It is that time of year, when the Revenue Estimating Council begins its work to determine how much the State might have in revenues and fixed expenses for the next fiscal year. The Council is comprised of the House and Senate fiscal staff members, and the Governor’s Department of Revenue staff. This group will take testimony, debate and eventually come to a consensus which will obviously be more difficult this year given the pandemic.
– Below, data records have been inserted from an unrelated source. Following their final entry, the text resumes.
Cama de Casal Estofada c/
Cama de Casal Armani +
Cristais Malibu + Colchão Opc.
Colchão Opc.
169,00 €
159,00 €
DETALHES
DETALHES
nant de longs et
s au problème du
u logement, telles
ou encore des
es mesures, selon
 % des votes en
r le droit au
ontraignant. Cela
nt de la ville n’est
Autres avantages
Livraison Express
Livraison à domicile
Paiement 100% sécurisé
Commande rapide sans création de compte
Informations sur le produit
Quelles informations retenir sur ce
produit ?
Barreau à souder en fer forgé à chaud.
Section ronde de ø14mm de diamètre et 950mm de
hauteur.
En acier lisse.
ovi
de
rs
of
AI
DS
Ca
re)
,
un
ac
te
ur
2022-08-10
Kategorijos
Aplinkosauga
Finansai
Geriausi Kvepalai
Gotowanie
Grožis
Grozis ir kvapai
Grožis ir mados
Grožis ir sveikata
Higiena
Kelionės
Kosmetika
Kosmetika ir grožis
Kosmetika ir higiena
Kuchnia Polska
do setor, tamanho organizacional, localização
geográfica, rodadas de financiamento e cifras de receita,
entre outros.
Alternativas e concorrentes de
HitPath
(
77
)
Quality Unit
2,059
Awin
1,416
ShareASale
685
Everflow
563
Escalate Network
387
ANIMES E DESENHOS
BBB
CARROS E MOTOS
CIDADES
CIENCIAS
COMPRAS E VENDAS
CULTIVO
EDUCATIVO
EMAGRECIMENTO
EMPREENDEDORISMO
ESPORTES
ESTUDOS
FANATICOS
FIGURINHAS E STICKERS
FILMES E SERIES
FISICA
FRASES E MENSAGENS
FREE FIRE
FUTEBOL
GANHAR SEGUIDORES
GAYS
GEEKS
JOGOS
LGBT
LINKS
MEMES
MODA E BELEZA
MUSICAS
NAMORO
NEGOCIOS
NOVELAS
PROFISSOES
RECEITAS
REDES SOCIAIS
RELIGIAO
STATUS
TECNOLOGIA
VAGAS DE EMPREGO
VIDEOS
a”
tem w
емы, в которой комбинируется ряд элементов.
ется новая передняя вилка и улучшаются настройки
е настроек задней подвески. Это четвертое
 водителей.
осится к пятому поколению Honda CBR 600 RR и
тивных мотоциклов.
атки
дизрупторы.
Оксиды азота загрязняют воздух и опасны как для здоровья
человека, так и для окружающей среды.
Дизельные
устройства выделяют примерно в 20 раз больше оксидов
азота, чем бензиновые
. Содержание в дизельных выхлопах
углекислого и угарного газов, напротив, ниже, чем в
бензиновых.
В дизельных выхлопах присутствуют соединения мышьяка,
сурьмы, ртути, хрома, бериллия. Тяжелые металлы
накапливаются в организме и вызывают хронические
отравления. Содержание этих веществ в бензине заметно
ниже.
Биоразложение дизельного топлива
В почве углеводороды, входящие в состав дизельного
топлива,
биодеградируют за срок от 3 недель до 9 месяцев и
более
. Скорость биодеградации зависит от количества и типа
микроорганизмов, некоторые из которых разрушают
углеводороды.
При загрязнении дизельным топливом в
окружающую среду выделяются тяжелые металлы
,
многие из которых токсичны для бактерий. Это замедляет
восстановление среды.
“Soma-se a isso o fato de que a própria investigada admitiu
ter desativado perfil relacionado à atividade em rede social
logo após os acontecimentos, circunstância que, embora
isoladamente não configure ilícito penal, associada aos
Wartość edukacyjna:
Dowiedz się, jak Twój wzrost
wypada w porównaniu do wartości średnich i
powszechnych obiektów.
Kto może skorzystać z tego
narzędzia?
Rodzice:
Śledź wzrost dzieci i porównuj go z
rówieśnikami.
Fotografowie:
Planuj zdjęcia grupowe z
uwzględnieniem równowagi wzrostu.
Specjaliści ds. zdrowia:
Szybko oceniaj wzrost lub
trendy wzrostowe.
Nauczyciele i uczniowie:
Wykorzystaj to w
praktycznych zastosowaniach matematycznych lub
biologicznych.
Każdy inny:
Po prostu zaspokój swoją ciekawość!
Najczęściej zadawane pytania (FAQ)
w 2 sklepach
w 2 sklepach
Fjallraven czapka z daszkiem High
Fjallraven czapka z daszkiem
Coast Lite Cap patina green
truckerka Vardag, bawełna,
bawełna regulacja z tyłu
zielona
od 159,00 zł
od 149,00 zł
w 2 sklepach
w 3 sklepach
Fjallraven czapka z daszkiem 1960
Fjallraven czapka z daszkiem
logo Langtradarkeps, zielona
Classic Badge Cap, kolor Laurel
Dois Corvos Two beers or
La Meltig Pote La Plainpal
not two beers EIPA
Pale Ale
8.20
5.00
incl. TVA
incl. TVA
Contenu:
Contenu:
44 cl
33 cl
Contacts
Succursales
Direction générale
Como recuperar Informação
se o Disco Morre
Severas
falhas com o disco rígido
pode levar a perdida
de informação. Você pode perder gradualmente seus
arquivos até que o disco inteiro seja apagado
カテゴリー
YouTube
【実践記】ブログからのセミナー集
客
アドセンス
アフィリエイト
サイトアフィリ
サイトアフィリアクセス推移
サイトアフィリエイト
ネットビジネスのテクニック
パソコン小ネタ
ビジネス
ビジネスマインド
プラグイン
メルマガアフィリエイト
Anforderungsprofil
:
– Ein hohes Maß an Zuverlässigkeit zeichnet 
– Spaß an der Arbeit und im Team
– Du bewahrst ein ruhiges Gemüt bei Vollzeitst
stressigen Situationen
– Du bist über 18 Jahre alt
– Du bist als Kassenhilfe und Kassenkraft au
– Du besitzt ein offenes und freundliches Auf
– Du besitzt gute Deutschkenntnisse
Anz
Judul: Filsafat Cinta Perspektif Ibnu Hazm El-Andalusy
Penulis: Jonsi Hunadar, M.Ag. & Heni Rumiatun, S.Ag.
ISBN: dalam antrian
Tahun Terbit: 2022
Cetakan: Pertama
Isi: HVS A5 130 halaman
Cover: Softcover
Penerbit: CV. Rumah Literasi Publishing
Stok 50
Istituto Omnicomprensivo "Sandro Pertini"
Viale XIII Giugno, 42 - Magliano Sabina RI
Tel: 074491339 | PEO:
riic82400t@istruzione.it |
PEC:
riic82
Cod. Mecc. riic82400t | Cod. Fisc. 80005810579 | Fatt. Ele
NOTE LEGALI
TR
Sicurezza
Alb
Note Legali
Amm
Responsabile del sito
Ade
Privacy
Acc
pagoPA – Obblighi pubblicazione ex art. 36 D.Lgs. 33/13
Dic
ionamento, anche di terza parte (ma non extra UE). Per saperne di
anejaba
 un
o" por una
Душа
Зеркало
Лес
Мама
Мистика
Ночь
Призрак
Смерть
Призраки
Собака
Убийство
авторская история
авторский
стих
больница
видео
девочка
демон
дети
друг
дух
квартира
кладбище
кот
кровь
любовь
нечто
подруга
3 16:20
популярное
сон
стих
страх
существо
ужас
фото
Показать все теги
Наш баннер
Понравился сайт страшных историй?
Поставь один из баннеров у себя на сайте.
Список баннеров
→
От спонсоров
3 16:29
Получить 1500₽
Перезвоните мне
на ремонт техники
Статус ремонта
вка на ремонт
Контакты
Last week the Council heard from HIS Markit, a firm that provides economic forecasting analysis for the US and the State of Rhode Island. Between February of 2020 and April of 2020, Rhode Island nonfarm payrolls “plummeted by 98,100” people. Unemployment jumped from 3.4% in February to 18.1% in April. The state experienced the 7th largest decline in nonfarm payrolls in the country and the 4th highest unemployment rate. Since April, there has been a steady increase in payrolls (57,700) and a decrease in unemployment (10.5%). Personal income did grow during the second quarter of 2020; however, a large part of the personal income growth came from the stimulus money and the COVID-19 unemployment program.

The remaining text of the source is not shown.